Character. String with the species name. Scientific names at genus-species level are expected; fuzzy matching is available when search = FALSE.

Logical. If TRUE (default), use a strict GBIF backbone search and keep only species-, subspecies-, or variety-level matches. If FALSE, use a more permissive search and optionally rely on rank, phylum, class, order, and family to resolve ambiguous matches.

rank

Character. String giving the preferred rank to keep: "SPECIES", "SUBSPECIES", or "VARIETY". When NULL, rank priority is inferred from sp_name.

phylum

Optional character. Phylum used to disambiguate alternative GBIF matches. Particularly useful for hemihomonyms.

class

Optional character. Class used to disambiguate alternative GBIF matches.

order

Optional character. Order used to disambiguate alternative GBIF matches.

family

Optional character. Family used to disambiguate alternative GBIF matches.

conf_match

Numeric. Confidence threshold between 0 and 100 for the GBIF backbone match. Default is 80.

level

Character. Controls how much of the GBIF taxon concept is returned. "accepted" (default) returns the accepted name and its synonyms. "children" additionally includes infra-specific taxa (subspecies, varieties) as CHILDREN rows, mirroring the scope of get_gbif(). "all" further adds alternative name string representations (orthographic variants, etc.) as RELATED rows, which are not used by get_gbif() and are intended for taxonomic inspection only.

Value

A data frame with the columns canonicalName, rank, gbif_key, scientificName, gbif_status, Genus, Family, Order, Class, Phylum, IUCN_status, and sp_nameMatch. The row with gbif_status = "ACCEPTED" identifies the accepted GBIF taxon concept used by get_gbif(), while sp_nameMatch marks the row that most closely matches the submitted input name. Additional rows carry gbif_status = "CHILDREN" (infra-specific taxa, when level = "children" or level = "all") or gbif_status = "RELATED" (alternative name representations, when level = "all").

Details

Use get_status() before get_gbif() when you want to inspect how GBIF resolves an input name, which name is treated as the accepted backbone taxon, and which synonyms are included in the taxon concept used for occurrence retrieval.

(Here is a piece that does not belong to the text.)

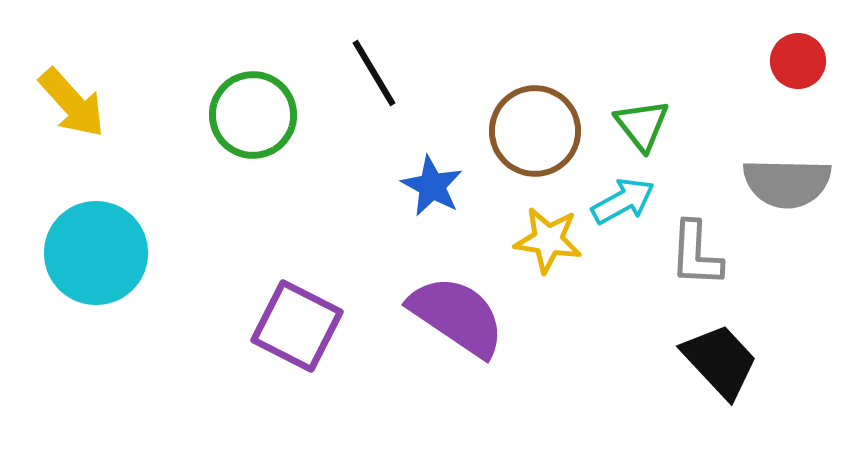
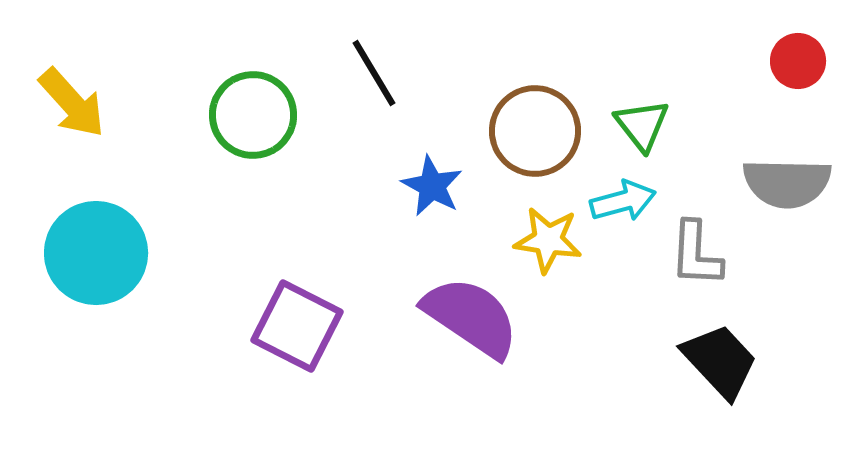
cyan arrow: rotated 14 degrees clockwise
purple semicircle: moved 14 px right, 1 px down
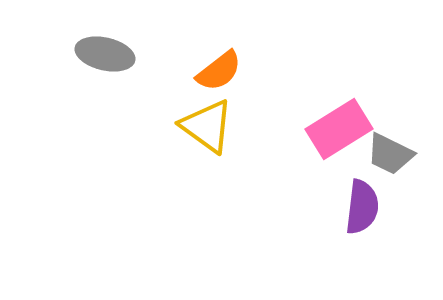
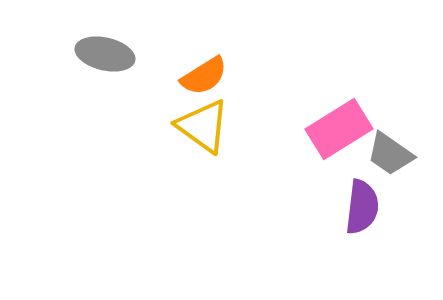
orange semicircle: moved 15 px left, 5 px down; rotated 6 degrees clockwise
yellow triangle: moved 4 px left
gray trapezoid: rotated 9 degrees clockwise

When level = "accepted", the returned rows correspond to the accepted name and synonyms linked to the accepted GBIF taxon key. When level = "children", infra-specific taxa that get_gbif() also retrieves are added, giving a complete picture of the occurrence download scope. When level = "all", alternative name representations are further included for taxonomic review.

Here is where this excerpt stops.